Some news out there tell you that “when in Spain, the problem begins” with bicycles but I found it was not so in all cases. You can see on the RENFE website (translated to English here) that bicycles are allowed in certain scenarios (as checked on September 2013).
Folded or disassembled
On middle distance conventional, regional and commuter trains, bicycle are accepted without a case.
On AVE, Long Distance and Avant (AVA) trains, folding or disassembled bicycles are considered hand luggage and can be brought onboard if the following criteria is met:
- contained in a case of 120 x 90 x 40 cm in a disassembled or folded state
- pedals and handlebars be removed and turned 90˚ to fit in the dimensions above
In trains that have sleeping accommodation, and bunk beds:
- only a maximum two bicycles may be on board each train car compartment
- a free bicycle reservation is made (by obtaining a ticket)

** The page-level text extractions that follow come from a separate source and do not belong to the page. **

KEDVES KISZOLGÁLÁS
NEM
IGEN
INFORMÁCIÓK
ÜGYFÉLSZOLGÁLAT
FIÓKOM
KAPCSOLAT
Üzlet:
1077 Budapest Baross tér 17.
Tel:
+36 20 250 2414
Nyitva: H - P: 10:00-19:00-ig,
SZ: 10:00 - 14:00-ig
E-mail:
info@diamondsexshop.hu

Unfolded or fully assembled bicycles
Limited to a train that has a compartment for bicycle and only Media Services Distance Conventional, Regional with the following conditions:
For trains that do not require seat reservation:
- A limit of bicycles per train may apply.

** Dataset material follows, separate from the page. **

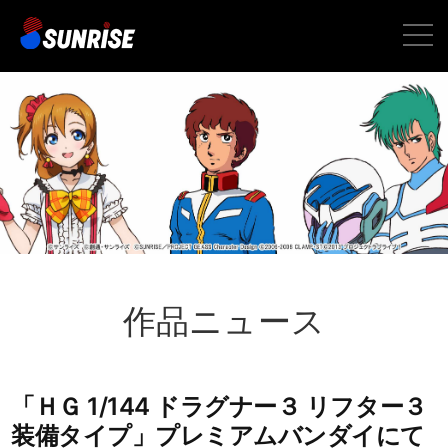
toggle
naviga
作品ニュース
「ＨＧ 1/144 ドラグナー３ リフター３
装備タイプ」プレミアムバンダイにて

- If there is no set limit, the only limitation is that it involves inconvenience to the other passengers.
- In Middle Distance Conventional the price of bicycle transportation is 3 euros for journeys over 100 kilometers. For travel less than 100 kilometres on these trains transportation cost is 0 €.
For trains that require a reservation:
- Limit the number of bicycles per train. Only be permitted in those trains that have a space or area to transport bicycles, and are therefore limited to a number of bicycles per train.

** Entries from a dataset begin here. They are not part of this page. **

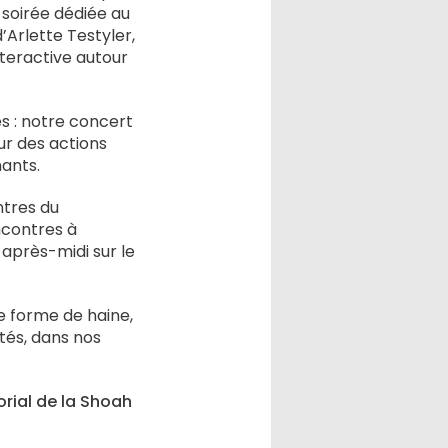
oirée dédiée au
’Arlette Testyler,
nteractive autour
s : notre concert
ur des actions
nants.
ntres du
contres à
après-midi sur le
te forme de haine,
tés, dans nos
orial de la Shoah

- The price for bicycle transportation is 3 euros for journeys over 100 kilometers.
Bonus news for bicycles with small wheels: the length of the bicycle is shorter! As pictured with my Bike Friday Silks, our wheels are 20″ compared to a bicycle with 26″ wheels. This means that our bikes are a foot shorter than other 26″ wheeled bicycles and was not inconveniencing other passengers trying to get through the centre path between the seats of the car.
We took our bicycles from Port Bou, Spain on the Catalanya (Catalonia) Regional Train to Barcelona, Spain. The conductor on our train did not say anything to us regarding the bicycles and checked our EURail pass as usual. We passed through the train stations unhindered, both in Port Bou and Barcelona.
Pro tip: use your bicycle lock to tether it to a rail so it does not fall over, or on other people. You can see it on our picture attached to this post that we use our bike cable to tie our seat to a hand rail. Nothing gets bicycles banned on trains faster than hurting other people. There was another local Spaniard who took his Rockrider Mountain Bike on the train as well, and he was not questions it – except that he left it unattended, unsecured (was standing up with a kickstand) so it fell on another woman passenger and hurt her during the train ride.